Quick start

NOTE: You can find this whole page as a jupyter notebook and try it out yourself •⩊• here: notebooks/Usage_example_of_awkward_zipper.ipynb

Before even starting to work with awkward-zipper we have to use uproot library to load the data. First we load our root file:

# Create a TTree from root
tree = uproot.open("nano_dy.root")["Events"]

Then we use TBranch.arrays function to conver the TTree format we got form the root file into an awkward array:

# TTree -> awkward.Array[awkward.Record[str, awkward.Array]]
array = tree.arrays(ak_add_doc=True)

Finally we can pass the resulting array to awkward-zipper.
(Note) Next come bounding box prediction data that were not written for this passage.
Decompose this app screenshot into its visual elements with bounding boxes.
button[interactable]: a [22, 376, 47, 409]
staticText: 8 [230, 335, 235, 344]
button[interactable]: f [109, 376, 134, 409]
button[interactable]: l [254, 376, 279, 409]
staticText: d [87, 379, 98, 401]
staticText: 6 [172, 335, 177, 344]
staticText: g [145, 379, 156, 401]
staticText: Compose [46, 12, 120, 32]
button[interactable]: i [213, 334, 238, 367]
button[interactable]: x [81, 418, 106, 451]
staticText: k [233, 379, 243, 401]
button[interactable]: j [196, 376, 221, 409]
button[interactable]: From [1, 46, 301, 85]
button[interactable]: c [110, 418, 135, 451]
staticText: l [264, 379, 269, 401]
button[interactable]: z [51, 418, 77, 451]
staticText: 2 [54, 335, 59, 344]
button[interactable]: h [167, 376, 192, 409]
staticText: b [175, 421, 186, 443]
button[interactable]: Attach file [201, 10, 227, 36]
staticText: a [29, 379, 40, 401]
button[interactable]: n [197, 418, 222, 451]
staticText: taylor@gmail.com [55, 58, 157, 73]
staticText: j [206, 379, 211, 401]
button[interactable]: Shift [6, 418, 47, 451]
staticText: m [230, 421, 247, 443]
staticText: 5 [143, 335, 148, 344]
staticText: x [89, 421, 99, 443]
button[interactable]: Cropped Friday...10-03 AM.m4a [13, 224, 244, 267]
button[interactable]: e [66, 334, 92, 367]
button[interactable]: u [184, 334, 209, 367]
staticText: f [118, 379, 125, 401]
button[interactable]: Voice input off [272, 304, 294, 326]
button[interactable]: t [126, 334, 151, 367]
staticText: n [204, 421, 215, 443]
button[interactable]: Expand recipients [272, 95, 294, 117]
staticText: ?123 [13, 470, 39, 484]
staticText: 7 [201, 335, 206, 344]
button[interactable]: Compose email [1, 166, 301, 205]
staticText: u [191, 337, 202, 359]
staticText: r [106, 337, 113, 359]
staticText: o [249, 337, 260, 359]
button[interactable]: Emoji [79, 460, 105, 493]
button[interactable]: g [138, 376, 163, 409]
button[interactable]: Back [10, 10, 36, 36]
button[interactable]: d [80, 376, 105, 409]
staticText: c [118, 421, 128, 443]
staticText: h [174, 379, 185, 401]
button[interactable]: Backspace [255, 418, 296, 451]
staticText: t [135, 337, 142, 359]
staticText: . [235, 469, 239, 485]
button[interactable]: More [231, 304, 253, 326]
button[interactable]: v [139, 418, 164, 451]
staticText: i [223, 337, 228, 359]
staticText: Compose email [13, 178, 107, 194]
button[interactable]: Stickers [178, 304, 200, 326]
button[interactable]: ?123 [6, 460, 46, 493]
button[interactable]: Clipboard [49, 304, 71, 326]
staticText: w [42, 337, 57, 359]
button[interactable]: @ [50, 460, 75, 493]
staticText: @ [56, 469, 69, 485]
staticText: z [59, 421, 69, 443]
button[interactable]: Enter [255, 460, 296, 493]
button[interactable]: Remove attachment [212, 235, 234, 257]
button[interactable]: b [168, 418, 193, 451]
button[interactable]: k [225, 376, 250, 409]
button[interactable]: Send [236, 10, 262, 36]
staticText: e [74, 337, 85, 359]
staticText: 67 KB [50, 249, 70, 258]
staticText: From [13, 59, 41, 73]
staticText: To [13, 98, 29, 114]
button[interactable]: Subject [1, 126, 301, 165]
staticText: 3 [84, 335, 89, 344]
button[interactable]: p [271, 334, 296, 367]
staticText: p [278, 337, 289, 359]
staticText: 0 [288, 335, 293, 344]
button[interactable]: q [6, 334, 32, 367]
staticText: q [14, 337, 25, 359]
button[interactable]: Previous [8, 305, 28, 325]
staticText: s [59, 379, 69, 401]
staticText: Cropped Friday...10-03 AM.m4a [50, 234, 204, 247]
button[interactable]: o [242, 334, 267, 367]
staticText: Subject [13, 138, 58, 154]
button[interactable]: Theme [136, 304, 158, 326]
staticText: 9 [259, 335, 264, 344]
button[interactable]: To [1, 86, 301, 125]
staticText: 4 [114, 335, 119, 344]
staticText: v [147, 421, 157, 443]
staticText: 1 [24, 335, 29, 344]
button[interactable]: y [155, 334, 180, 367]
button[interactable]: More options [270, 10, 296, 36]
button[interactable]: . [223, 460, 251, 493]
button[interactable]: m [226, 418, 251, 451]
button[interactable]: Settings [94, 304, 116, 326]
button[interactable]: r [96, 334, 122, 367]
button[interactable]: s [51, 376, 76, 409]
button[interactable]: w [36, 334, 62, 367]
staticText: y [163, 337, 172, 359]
from awkward_zipper import NanoAOD
restructure = NanoAOD(version="latest")
result = restructure(array)

This whole process we can picture on a diagram:

digraph {
   "Root file" -> "TTree" ->
     "awkward.Array[awkward.Record[str, awkward.Array]]"
     -> "awkward-zipper";
}

How awkward-zipper works internally

Now let’s see how awkward-zipper restructures arrays internally, using Nanoaod schema(layout) as an example. The whole process can be broken down into two big steps.

Adding new fields

Any branches named n{name} are assumed to be counts branches and can converted to offsets using this helper function:

counts2offsets(counts)

Counts
[5, 8, 5, 3, 5]

Result
[0, 5, 13, 18, 21, 26]

Any local index branches with names matching {source}_{target}Idx* are converted to global indexes for the event chunk (postfix G). All local indices and their correlating global indices are taken from awkward_zipper.NanoAOD.all_cross_references dictionary.
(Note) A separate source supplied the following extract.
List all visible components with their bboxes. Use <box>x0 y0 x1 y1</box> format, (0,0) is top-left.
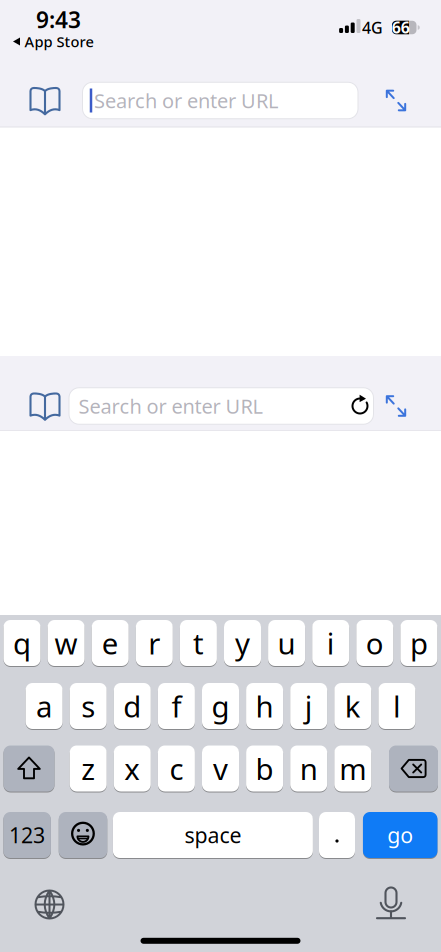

local2globalindex(index, counts)

Index array
[[], [1], [], [2, 3]]

Counts array
[8, 7, 4, 7]

Result
[[], [9], [], [21, 22]]

Any nested_items are constructed, if the necessary branches are available. All the input indices are taken from the awkward_zipper.NanoAOD.nested_items dictionary.

nestedindex(indices)

First index array
[[0, 2, 4], [8, 6]]

Second index array
[[1, 3, 5], [-1, 7]]

Result
[[[0, 1], [2, 3], [4, 5]],
[[8, -1], [6, 7]]]

In the same manner any awkward_zipper.NanoAOD.nested_index_items and awkward_zipper.NanoAOD.special_items are constructed, if the necessary branches are available. You can find all these functions in the documentation for awkward_zipper.kernels

Grouping(zipping) all the fields together

From those arrays, NanoAOD collections are formed as collections of branches grouped by name, where:

  • one branch exists named name and no branches start with name_, interpreted as a single flat array;

Example: Each event has only one Run Id. Interpreted flat array will look look like this:
<Array [1, 1, 1, 1, 1, 1, …, 1, 1, 1, 1, 1] type=’40 * uint32
[parameters={“__doc__”: “run/i”}]’>

  • one branch exists named name, one named n{name}, and no branches start with name_, interpreted as a single jagged array;

Example: Each event has a flat array of PS Weights. Interpreted single jagged array will look look like this:
<Array
[[1.01, 1.26, 0.99, 0.791],
[2.06, 0.872, 0.535, 0.962],
[1.07, 0.887, 0.933, 1.02],
[0.833, 0.827, 1.15, 1.1],
…]
type=’40 * [var * float32, …’>

  • no branch exists named {name} and many branches start with name_*, interpreted as a flat table; or

Example: Each event has a SINGLE Generator. Each Generator consists of a record of Generator parameters. These parameters can be scalars or flat arrays. Interpreted flat table will look look like this:
<Array
[{id2: -1, x1: 0.214, xpdf2: 0, xpdf1: 0, weight: 2.63e+04, id1: 1, …},
{id2: 1, x1: 0.0142, xpdf2: 0, xpdf1: 0, weight: 2.63e+04, id1: -1, …},
…]
type=’40 * NanoCollection[xpd…’>

  • one branch exists named n{name} and many branches start with name_*, interpreted as a jagged table.

Example: Each event has an array of Jets. Each Jet consists of a record of Jet parameters. These parameters can be scalars or flat arrays. Interpreted jagged table will look look like this:
<Array
[[Jet, …, Jet],
[Jet, …],
[Jet, …],
…]
type=’40 * var * Jet[area: f…’>

Collections are assigned mixin types according to the mixins awkward_zipper.NanoAOD.mixins mapping. Finally, all collections are then zipped into one NanoEvents record and returned.